The Palestinian Authority is boycotting the workshop, tagging the plan a “sell out,” which would see up to $50 billion invested in the region over the next decade, with some $28 billion earmarked for the Gaza Strip and the West Bank.
Despite pressure from the PA, representatives from Saudi Arabia, the United Arab Emirates, Egypt, Jordan and Morocco will take part in the conference, along with representatives from the US, Europe, Africa, Asia and various international organizations. A number of Israeli business people are also scheduled to participate as well.
Netanyahu took Bolton via helicopter to various strategic points in the Jordan Valley, where he stressed the region’s strategic importance to Israel.

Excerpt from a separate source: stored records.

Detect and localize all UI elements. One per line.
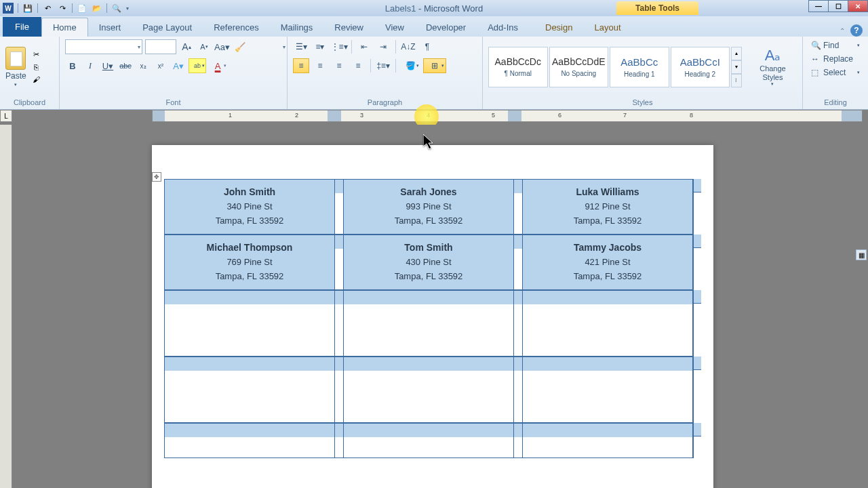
italic-button[interactable]: I — [83, 58, 98, 73]
bullets-icon[interactable]: ☰▾ — [293, 39, 309, 54]
style-heading-2[interactable]: AaBbCcI Heading 2 — [671, 47, 730, 87]
style-no-spacing[interactable]: AaBbCcDdE No Spacing — [549, 47, 609, 87]
label-cell[interactable]: John Smith 340 Pine St Tampa, FL 33592 — [164, 179, 335, 235]
justify-button[interactable]: ≡ — [350, 58, 366, 73]
styles-more-icon[interactable]: ⁝ — [731, 74, 742, 87]
label-cell[interactable] — [522, 357, 693, 423]
tab-developer[interactable]: Developer — [415, 18, 477, 37]
horizontal-ruler[interactable]: 1 2 3 4 5 6 7 8 — [152, 110, 863, 122]
close-button[interactable]: ✕ — [848, 0, 868, 12]
sort-icon[interactable]: A↓Z — [400, 39, 416, 54]
collapse-ribbon-icon[interactable]: ⌃ — [840, 27, 845, 35]
style-heading-1[interactable]: AaBbCc Heading 1 — [610, 47, 669, 87]
bold-button[interactable]: B — [65, 58, 80, 73]
change-styles-button[interactable]: Aₐ Change Styles ▾ — [749, 47, 797, 86]
label-cell[interactable] — [522, 423, 693, 458]
save-icon[interactable]: 💾 — [22, 3, 33, 14]
tab-view[interactable]: View — [374, 18, 415, 37]
maximize-button[interactable]: ☐ — [828, 0, 848, 12]
grow-font-icon[interactable]: A▴ — [179, 39, 194, 54]
undo-icon[interactable]: ↶ — [42, 3, 53, 14]
table-move-handle[interactable]: ✥ — [152, 172, 161, 182]
label-cell[interactable]: Sarah Jones 993 Pine St Tampa, FL 33592 — [343, 179, 514, 235]
show-marks-icon[interactable]: ¶ — [419, 39, 435, 54]
tab-references[interactable]: References — [203, 18, 269, 37]
tab-design[interactable]: Design — [534, 18, 583, 37]
label-cell[interactable] — [164, 423, 335, 458]
strikethrough-button[interactable]: abc — [118, 58, 133, 73]
qat-dropdown-icon[interactable]: ▾ — [126, 5, 132, 12]
styles-scroll-up-icon[interactable]: ▴ — [731, 47, 742, 60]
tab-review[interactable]: Review — [323, 18, 374, 37]
help-icon[interactable]: ? — [850, 24, 863, 37]
table-row — [164, 357, 701, 423]
cut-icon[interactable]: ✂ — [31, 49, 43, 60]
label-cell[interactable]: Luka Williams 912 Pine St Tampa, FL 3359… — [522, 179, 693, 235]
decrease-indent-icon[interactable]: ⇤ — [356, 39, 372, 54]
table-row — [164, 290, 701, 357]
text-effects-icon[interactable]: A▾ — [171, 58, 186, 73]
shading-button[interactable]: 🪣 — [400, 58, 420, 73]
tab-file[interactable]: File — [3, 17, 41, 37]
tab-insert[interactable]: Insert — [88, 18, 132, 37]
style-normal[interactable]: AaBbCcDc ¶ Normal — [488, 47, 548, 87]
align-left-button[interactable]: ≡ — [293, 58, 309, 73]
clear-formatting-icon[interactable]: 🧹 — [233, 39, 248, 54]
increase-indent-icon[interactable]: ⇥ — [375, 39, 391, 54]
group-label: Clipboard — [0, 97, 59, 109]
window-title: Labels1 - Microsoft Word — [385, 3, 483, 14]
quick-access-toolbar: W 💾 ↶ ↷ 📄 📂 🔍 ▾ — [0, 3, 132, 14]
find-button[interactable]: 🔍 Find▾ — [808, 39, 863, 52]
preview-icon[interactable]: 🔍 — [111, 3, 122, 14]
find-icon: 🔍 — [811, 41, 821, 50]
label-cell[interactable] — [343, 357, 514, 423]
paste-button[interactable]: Paste ▾ — [5, 47, 26, 87]
multilevel-icon[interactable]: ⋮≡▾ — [331, 39, 347, 54]
page[interactable]: ✥ John Smith 340 Pine St Tampa, FL 33592… — [152, 145, 713, 488]
line-spacing-icon[interactable]: ‡≡▾ — [375, 58, 391, 73]
open-icon[interactable]: 📂 — [92, 3, 102, 14]
select-icon: ⬚ — [811, 68, 821, 77]
align-right-button[interactable]: ≡ — [331, 58, 347, 73]
labels-table[interactable]: John Smith 340 Pine St Tampa, FL 33592 S… — [164, 179, 701, 458]
tab-layout[interactable]: Layout — [583, 18, 631, 37]
label-cell[interactable] — [343, 290, 514, 357]
table-row: John Smith 340 Pine St Tampa, FL 33592 S… — [164, 179, 701, 235]
label-cell[interactable]: Michael Thompson 769 Pine St Tampa, FL 3… — [164, 235, 335, 290]
align-center-button[interactable]: ≡ — [312, 58, 328, 73]
tab-mailings[interactable]: Mailings — [270, 18, 324, 37]
label-cell[interactable] — [522, 290, 693, 357]
underline-button[interactable]: U▾ — [100, 58, 115, 73]
superscript-button[interactable]: x² — [153, 58, 168, 73]
label-cell[interactable] — [164, 357, 335, 423]
styles-scroll-down-icon[interactable]: ▾ — [731, 60, 742, 74]
minimize-button[interactable]: — — [808, 0, 829, 12]
subscript-button[interactable]: x₂ — [136, 58, 151, 73]
label-cell[interactable]: Tammy Jacobs 421 Pine St Tampa, FL 33592 — [522, 235, 693, 290]
tab-addins[interactable]: Add-Ins — [477, 18, 529, 37]
copy-icon[interactable]: ⎘ — [31, 62, 43, 73]
change-case-icon[interactable]: Aa▾ — [214, 39, 230, 54]
highlight-button[interactable]: ab — [189, 58, 206, 73]
shrink-font-icon[interactable]: A▾ — [197, 39, 212, 54]
format-painter-icon[interactable]: 🖌 — [31, 74, 43, 85]
font-name-combo[interactable]: ▾ — [65, 39, 142, 54]
new-icon[interactable]: 📄 — [77, 3, 87, 14]
contextual-tab-title: Table Tools — [616, 1, 698, 15]
group-editing: 🔍 Find▾ ↔ Replace ⬚ Select▾ Editing — [803, 37, 868, 109]
tab-selector[interactable]: L — [0, 110, 12, 122]
replace-button[interactable]: ↔ Replace — [808, 53, 863, 65]
label-cell[interactable] — [343, 423, 514, 458]
redo-icon[interactable]: ↷ — [57, 3, 68, 14]
label-cell[interactable]: Tom Smith 430 Pine St Tampa, FL 33592 — [343, 235, 514, 290]
tab-page-layout[interactable]: Page Layout — [132, 18, 203, 37]
borders-button[interactable]: ⊞ — [423, 58, 446, 73]
vertical-ruler[interactable] — [0, 125, 12, 488]
select-button[interactable]: ⬚ Select▾ — [808, 66, 863, 79]
font-color-button[interactable]: A — [209, 58, 226, 73]
tab-home[interactable]: Home — [41, 18, 88, 37]
label-cell[interactable] — [164, 290, 335, 357]
font-size-combo[interactable]: ▾ — [145, 39, 176, 54]
numbering-icon[interactable]: ≡▾ — [312, 39, 328, 54]
ruler-toggle-icon[interactable]: ▦ — [856, 249, 867, 260]
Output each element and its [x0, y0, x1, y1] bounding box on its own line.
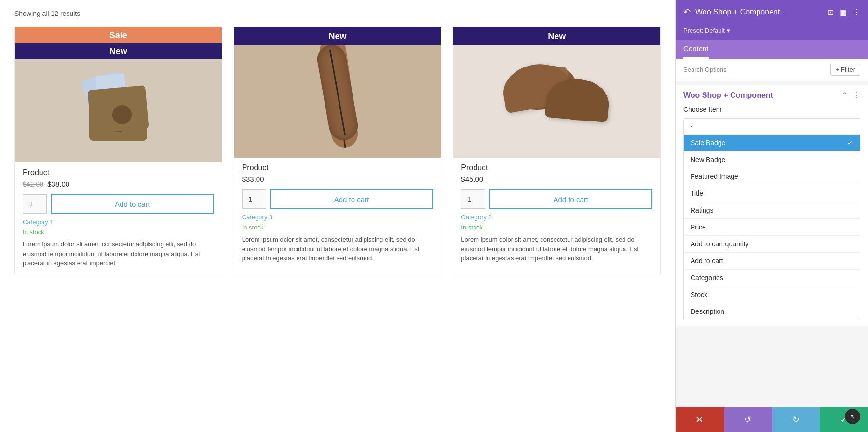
category-link-1[interactable]: Category 1: [23, 218, 214, 226]
panel-topbar: ↶ Woo Shop + Component... ⊡ ▦ ⋮: [676, 0, 868, 24]
dropdown-item-label-title: Title: [691, 189, 703, 197]
products-grid: Sale New Produ: [14, 27, 661, 274]
new-badge-1: New: [15, 43, 222, 59]
layout-icon[interactable]: ▦: [840, 8, 847, 17]
right-panel: ↶ Woo Shop + Component... ⊡ ▦ ⋮ Preset: …: [675, 0, 868, 432]
qty-input-3[interactable]: [461, 189, 485, 209]
dropdown-item-add-to-cart[interactable]: Add to cart: [684, 253, 860, 270]
add-to-cart-btn-1[interactable]: Add to cart: [51, 194, 214, 214]
price-container-2: $33.00: [242, 175, 434, 184]
dropdown-item-ratings[interactable]: Ratings: [684, 202, 860, 219]
panel-title: Woo Shop + Component...: [695, 8, 787, 16]
dropdown-item-sale-badge[interactable]: Sale Badge ✓: [684, 135, 860, 151]
product-desc-2: Lorem ipsum dolor sit amet, consectetur …: [242, 235, 434, 263]
panel-body: Search Options Filter Woo Shop + Compone…: [676, 59, 868, 407]
add-to-cart-row-1: Add to cart: [23, 194, 214, 214]
price-container-3: $45.00: [461, 175, 652, 184]
add-to-cart-row-3: Add to cart: [461, 189, 652, 209]
svg-line-14: [558, 86, 585, 90]
cancel-icon: ✕: [695, 414, 704, 425]
undo-button[interactable]: ↺: [724, 407, 772, 432]
svg-line-10: [526, 71, 554, 76]
dropdown-item-price[interactable]: Price: [684, 219, 860, 236]
product-image-wrap-2: [234, 27, 441, 158]
price-original-1: $42.00: [23, 180, 43, 188]
svg-point-8: [505, 61, 580, 115]
dropdown-item-categories[interactable]: Categories: [684, 270, 860, 286]
cancel-button[interactable]: ✕: [676, 407, 724, 432]
dropdown-item-title[interactable]: Title: [684, 185, 860, 202]
choose-item-label: Choose Item: [683, 106, 860, 113]
more-options-icon[interactable]: ⋮: [853, 8, 860, 17]
product-info-2: Product $33.00 Add to cart Category 3 In…: [234, 158, 441, 269]
bottom-action-bar: ✕ ↺ ↻ ✓: [676, 407, 868, 432]
component-header-actions: ⌃ ⋮: [841, 91, 860, 100]
product-title-2: Product: [242, 163, 434, 172]
component-header: Woo Shop + Component ⌃ ⋮: [683, 91, 860, 100]
panel-topbar-right: ⊡ ▦ ⋮: [827, 8, 860, 17]
product-image-1: [15, 56, 222, 162]
sale-badge-1: Sale: [15, 27, 222, 43]
product-card-1: Sale New Produ: [14, 27, 222, 274]
pencil-case-svg: [289, 27, 386, 158]
back-icon[interactable]: ↶: [683, 7, 691, 17]
dropdown-item-label-ratings: Ratings: [691, 206, 713, 214]
search-options-label: Search Options: [683, 66, 727, 73]
badge-container-1: Sale New: [15, 27, 222, 59]
content-tab-bar: Content: [676, 40, 868, 59]
stock-status-1: In stock: [23, 229, 214, 236]
price-3: $45.00: [461, 175, 483, 183]
svg-rect-2: [89, 105, 147, 141]
dropdown-item-label-categories: Categories: [691, 274, 723, 282]
qty-input-1[interactable]: [23, 194, 47, 214]
new-badge-3: New: [453, 27, 660, 45]
save-button[interactable]: ✓: [820, 407, 868, 432]
main-content: Showing all 12 results Sale New: [0, 0, 675, 432]
redo-icon: ↻: [792, 414, 800, 425]
badge-container-3: New: [453, 27, 660, 45]
cursor-icon: ↖: [845, 409, 860, 424]
qty-input-2[interactable]: [242, 189, 266, 209]
undo-icon: ↺: [744, 414, 751, 425]
dropdown-item-label-price: Price: [691, 223, 706, 231]
dropdown-item-add-to-cart-quantity[interactable]: Add to cart quantity: [684, 236, 860, 253]
category-link-2[interactable]: Category 3: [242, 214, 434, 221]
shoes-svg: [502, 27, 612, 158]
dropdown-item-description[interactable]: Description: [684, 303, 860, 320]
category-link-3[interactable]: Category 2: [461, 214, 652, 221]
product-desc-3: Lorem ipsum dolor sit amet, consectetur …: [461, 235, 652, 263]
chevron-up-icon[interactable]: ⌃: [841, 91, 848, 100]
search-options-bar: Search Options Filter: [676, 59, 868, 81]
dropdown-item-label-new-badge: New Badge: [691, 156, 725, 163]
content-tab[interactable]: Content: [683, 40, 709, 59]
preset-label[interactable]: Preset: Default: [683, 27, 730, 34]
check-icon-sale-badge: ✓: [847, 139, 853, 147]
svg-rect-9: [514, 67, 571, 102]
filter-button[interactable]: Filter: [830, 64, 860, 76]
dropdown-item-new-badge[interactable]: New Badge: [684, 151, 860, 168]
price-current-1: $38.00: [47, 180, 69, 188]
add-to-cart-btn-2[interactable]: Add to cart: [270, 189, 434, 209]
dropdown-item-featured-image[interactable]: Featured Image: [684, 168, 860, 185]
dropdown-item-label-stock: Stock: [691, 291, 707, 298]
svg-point-3: [108, 113, 128, 132]
svg-rect-5: [318, 36, 359, 149]
dropdown-item-label-add-to-cart-quantity: Add to cart quantity: [691, 240, 749, 248]
product-desc-1: Lorem ipsum dolor sit amet, consectetur …: [23, 240, 214, 268]
add-to-cart-btn-3[interactable]: Add to cart: [489, 189, 652, 209]
redo-button[interactable]: ↻: [772, 407, 820, 432]
svg-point-4: [112, 117, 124, 128]
product-title-3: Product: [461, 163, 652, 172]
dropdown-item-label-description: Description: [691, 308, 724, 315]
dropdown-dash[interactable]: -: [684, 119, 860, 135]
product-title-1: Product: [23, 168, 214, 177]
panel-topbar-left: ↶ Woo Shop + Component...: [683, 7, 787, 17]
svg-rect-13: [551, 81, 604, 113]
new-badge-2: New: [234, 27, 441, 45]
product-image-2: [234, 27, 441, 158]
component-more-icon[interactable]: ⋮: [853, 91, 860, 100]
product-image-wrap-3: [453, 27, 660, 158]
stock-status-2: In stock: [242, 224, 434, 231]
dropdown-item-stock[interactable]: Stock: [684, 286, 860, 303]
fullscreen-icon[interactable]: ⊡: [827, 8, 834, 17]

Netanyahu gave a similar tour in March to US Senator Lindsey Graham in the Golan Heights, just days before US President Donald Trump recognized Israel’s sovereignty over the strategic plateau.
“The Jordan Valley offers Israel the minimal strategic depth and height for the defense of our country, and our presence here also guarantees stability and security for the entire region,” Netanyahu told Bolton.
“For those who say that for peace to be established Israel has to leave the Jordan Valley, I say that it will not bring peace, it will bring war and terror – and we’ve been there. We don’t want to be there again. So under any peace agreement our position will be that Israel’s presence should continue here for Israel’s security and for the security of all,” Netanyahu said. “We believe that peace is coupled and dependent on security, our presence here guarantees security, and therefore guarantees peace.”
Bolton echoed Netanyahu’s concerns, reiterating that without security, “there is no peace, no long lasting peace.” He added that it’s “too bad that more Americans can’t come to locations like this, see the geography, understand its significance, and how it effects Israel’s critical security position, and explain why Israel has taken the view that it has.”
Bolton assured Netanyahu that Trump will “take the concerns that you have voiced over the years very much into account as we go forward in this.”